Potential problems with AIO coolers are leaks, air bubbles in the line. What is the reliability with fluid in the system ? Air cooling is passive, a radiator with coolant being cycled continuously can have issues with plumbing. Any thought’s or idea’s about this. Just wondering. . .
I’ve always used air coolers. The one I have now for the 5800X is massive. Dual 140MM fans with 6 heat pipes. It’s the largest air cooler I’ve ever purchased. It’s the one recommended for this processor. There are lots of different makes. Again not all air coolers are equal either.
I ran AIO coolers for years before I ditched my desktop entirely and never had any problems, as long as you’re using reputable brands I don’t think there’s really that much to worry about.
So much quieter than any air cooler I ever used in a performance machine, and being able to mount the radiator wherever in my cases (which admittedly did make case selection more of a factor than it otherwise would have been in my ‘I don’t care I just need a big metal box to stick these parts in’ days) and give a more specific “out” direction for the heat generated was a big plus.
FINALLY. My PC is in my bedroom and the router is in the livingroom. I’ve been using WIFI. And while OK, it wasn’t the speed I knew was achievable. So I pick this up on Amazon. A 50 foot Cat 7 Ethernet cable. Inexpensive, flat (easy to hide along baseboard). The speed is MUCH better! Nearly 6 times faster internet.
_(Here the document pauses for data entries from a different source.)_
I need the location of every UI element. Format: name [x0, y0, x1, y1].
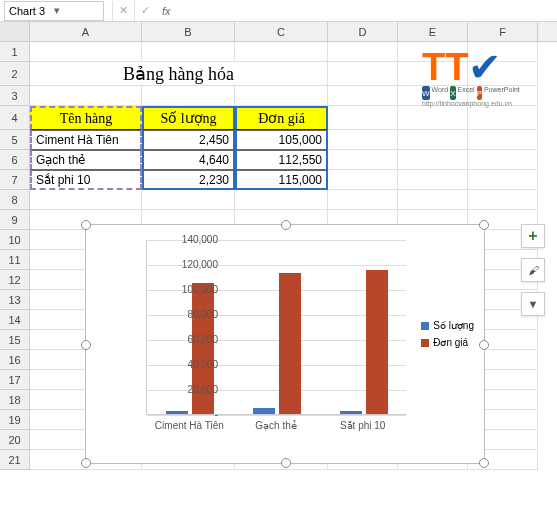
cell[interactable] — [328, 86, 398, 106]
cell[interactable] — [398, 170, 468, 190]
cell[interactable] — [468, 190, 538, 210]
cell[interactable] — [328, 62, 398, 86]
chart-bar[interactable] — [279, 273, 301, 414]
column-header-c[interactable]: C — [235, 22, 328, 41]
column-header-b[interactable]: B — [142, 22, 235, 41]
cell[interactable] — [468, 130, 538, 150]
table-header-price[interactable]: Đơn giá — [235, 106, 328, 130]
row-header[interactable]: 20 — [0, 430, 30, 450]
cell[interactable] — [142, 86, 235, 106]
cell[interactable] — [30, 42, 142, 62]
fx-label[interactable]: fx — [156, 5, 177, 17]
table-cell[interactable]: 2,230 — [142, 170, 235, 190]
resize-handle[interactable] — [479, 458, 489, 468]
table-cell[interactable]: Ciment Hà Tiên — [30, 130, 142, 150]
legend-swatch-icon — [421, 322, 429, 330]
chevron-down-icon[interactable]: ▾ — [54, 4, 99, 17]
cell[interactable] — [468, 150, 538, 170]
chart-filter-button[interactable]: ▼ — [521, 292, 545, 316]
row-header[interactable]: 10 — [0, 230, 30, 250]
table-cell[interactable]: 4,640 — [142, 150, 235, 170]
row-header[interactable]: 15 — [0, 330, 30, 350]
resize-handle[interactable] — [281, 458, 291, 468]
table-cell[interactable]: Sắt phi 10 — [30, 170, 142, 190]
row-header[interactable]: 2 — [0, 62, 30, 86]
name-box-text: Chart 3 — [9, 5, 54, 17]
row-header[interactable]: 21 — [0, 450, 30, 470]
cell[interactable] — [398, 106, 468, 130]
formula-bar: Chart 3 ▾ ✕ ✓ fx — [0, 0, 557, 22]
row-header[interactable]: 13 — [0, 290, 30, 310]
brush-icon: 🖌 — [528, 264, 539, 276]
chart-styles-button[interactable]: 🖌 — [521, 258, 545, 282]
row-header[interactable]: 5 — [0, 130, 30, 150]
column-header-a[interactable]: A — [30, 22, 142, 41]
chart-legend[interactable]: Số lượng Đơn giá — [421, 320, 474, 354]
row-header[interactable]: 14 — [0, 310, 30, 330]
row-header[interactable]: 11 — [0, 250, 30, 270]
row-header[interactable]: 7 — [0, 170, 30, 190]
name-box[interactable]: Chart 3 ▾ — [4, 1, 104, 21]
row-header[interactable]: 8 — [0, 190, 30, 210]
cell[interactable] — [30, 86, 142, 106]
cell[interactable] — [328, 106, 398, 130]
chart-elements-button[interactable]: + — [521, 224, 545, 248]
x-tick-label: Gạch thẻ — [241, 420, 311, 431]
logo-url: http://tinhocvanphong.edu.vn — [422, 100, 517, 107]
chart-bar[interactable] — [366, 270, 388, 414]
column-header-e[interactable]: E — [398, 22, 468, 41]
table-header-name[interactable]: Tên hàng — [30, 106, 142, 130]
resize-handle[interactable] — [81, 340, 91, 350]
row-header[interactable]: 12 — [0, 270, 30, 290]
cell[interactable] — [235, 86, 328, 106]
resize-handle[interactable] — [81, 220, 91, 230]
chart-bar[interactable] — [253, 408, 275, 414]
row-header[interactable]: 16 — [0, 350, 30, 370]
y-tick-label: 100,000 — [168, 284, 218, 295]
row-header[interactable]: 9 — [0, 210, 30, 230]
table-title[interactable]: Bảng hàng hóa — [30, 62, 328, 86]
cell[interactable] — [398, 190, 468, 210]
chart-bar[interactable] — [340, 411, 362, 414]
row-header[interactable]: 17 — [0, 370, 30, 390]
resize-handle[interactable] — [81, 458, 91, 468]
row-header[interactable]: 6 — [0, 150, 30, 170]
table-cell[interactable]: 112,550 — [235, 150, 328, 170]
column-header-f[interactable]: F — [468, 22, 538, 41]
embedded-chart[interactable]: Số lượng Đơn giá -20,00040,00060,00080,0… — [85, 224, 485, 464]
word-icon: W — [422, 86, 430, 100]
column-headers: A B C D E F — [0, 22, 557, 42]
cell[interactable] — [235, 190, 328, 210]
cell[interactable] — [328, 130, 398, 150]
formula-input[interactable] — [177, 1, 557, 21]
legend-label: Đơn giá — [433, 337, 468, 348]
resize-handle[interactable] — [479, 220, 489, 230]
legend-swatch-icon — [421, 339, 429, 347]
cell[interactable] — [142, 190, 235, 210]
cell[interactable] — [398, 150, 468, 170]
table-cell[interactable]: 115,000 — [235, 170, 328, 190]
cell[interactable] — [235, 42, 328, 62]
cell[interactable] — [468, 106, 538, 130]
table-cell[interactable]: 2,450 — [142, 130, 235, 150]
cell[interactable] — [30, 190, 142, 210]
cell[interactable] — [328, 150, 398, 170]
cell[interactable] — [398, 130, 468, 150]
select-all-corner[interactable] — [0, 22, 30, 41]
table-cell[interactable]: 105,000 — [235, 130, 328, 150]
cell[interactable] — [468, 170, 538, 190]
cell[interactable] — [328, 190, 398, 210]
row-header[interactable]: 4 — [0, 106, 30, 130]
cell[interactable] — [328, 42, 398, 62]
row-header[interactable]: 1 — [0, 42, 30, 62]
row-header[interactable]: 18 — [0, 390, 30, 410]
row-header[interactable]: 3 — [0, 86, 30, 106]
column-header-d[interactable]: D — [328, 22, 398, 41]
resize-handle[interactable] — [479, 340, 489, 350]
table-header-qty[interactable]: Số lượng — [142, 106, 235, 130]
table-cell[interactable]: Gạch thẻ — [30, 150, 142, 170]
row-header[interactable]: 19 — [0, 410, 30, 430]
cell[interactable] — [328, 170, 398, 190]
resize-handle[interactable] — [281, 220, 291, 230]
cell[interactable] — [142, 42, 235, 62]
Seagate Iron Wolf 4TB. Going to use it as a NFS Drive in my Computer. Seems really fast. Copy Movies and Music at around 280MB/s
And finally I got myself a 15m CAT7 network cable and laid it in the corners. I had to lay my old one across the room
I keep meaning to snag a 5 to replace the aging 4b I use in the guts of one of my arcade machines, but I keep forgetting I plan to do it and then not doing it.
I should rectify that now but I don’t have my wallet handy, and by the time I’ve gotten round to having my wallet handy I will almost certainly have again forgotten I meant to buy a 5.
RPi 5 with USB 3 SSD is quite notably snappier than a RPi 4 with a USB 3 SSD.
RPi 5 with a NVME is snappier than a RPi 5 with a USB SSD.
It all depends on what the device is doing. With memory intensive apps running, such as booting, compiling, it is definitely faster. While reading E-mail, browsing, word processing and other daily routines, it is not real noticeable.
I was gifted a laptop here a couple of months back that was an old gateway. It had only 4 gigs of ram and while it worked it was slow so I decided to spend less than 20 dollars and got this for it.